Thankfully, it appears that both Mexico and India are working hard to ensure that the spices grown, dried and exported to other countries are safe from harmful pathogens. Indian farmers are adopting safer, more hygienic methods of harvesting and drying spices. Mexico’s chief of food safety inspections noted that all spice exports are checked on a daily basis to ensure that they are safe for consumption.

Many consumers take measures to ensure the food they purchase is safe and free from bacteria.

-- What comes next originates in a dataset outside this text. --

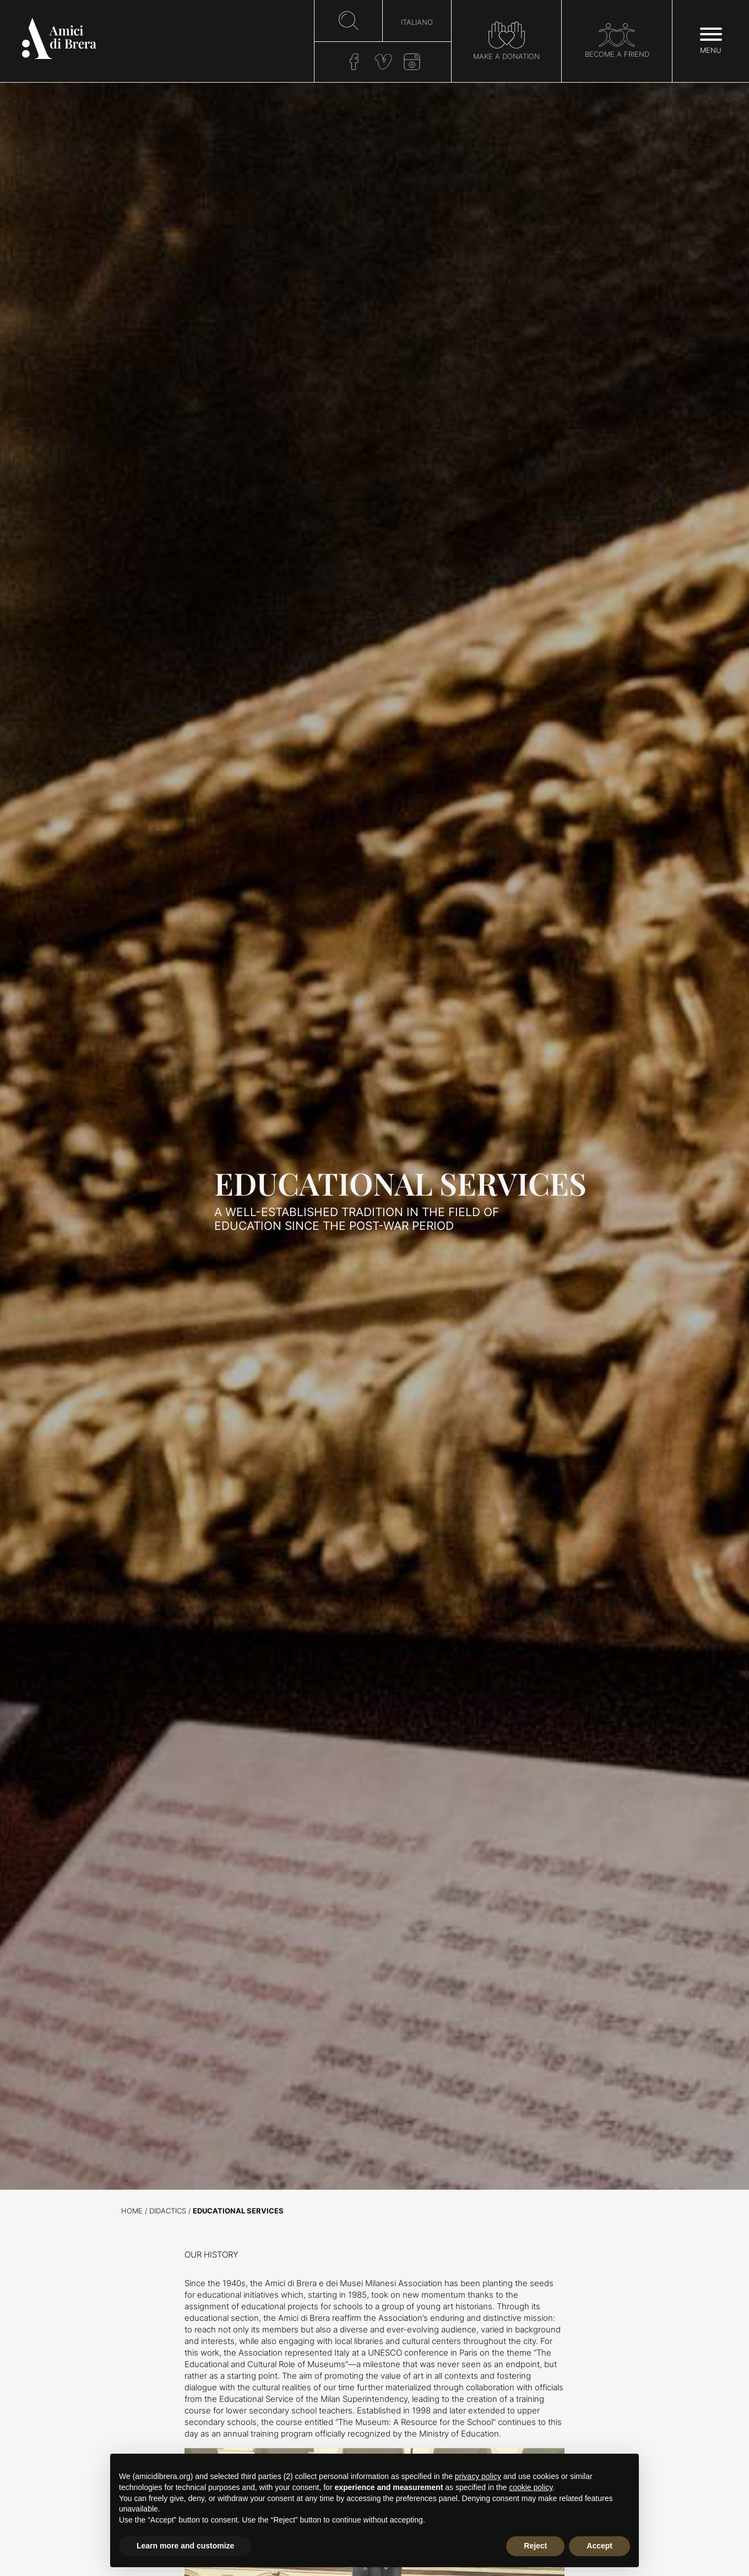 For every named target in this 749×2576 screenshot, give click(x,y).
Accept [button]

These same individuals also ensure that the food is prepared in a safe, hygienic manner. At the same time, most people do not pay nearly as much attention to their spices as they should. All spices have the potential to be contaminated with Salmonella and/or other harmful substances, particularly those that have been imported rather than grown locally. To avoid falling ill, it is important to choose spices carefully and allow enough time for them to cook so that harmful bacteria will be destroyed.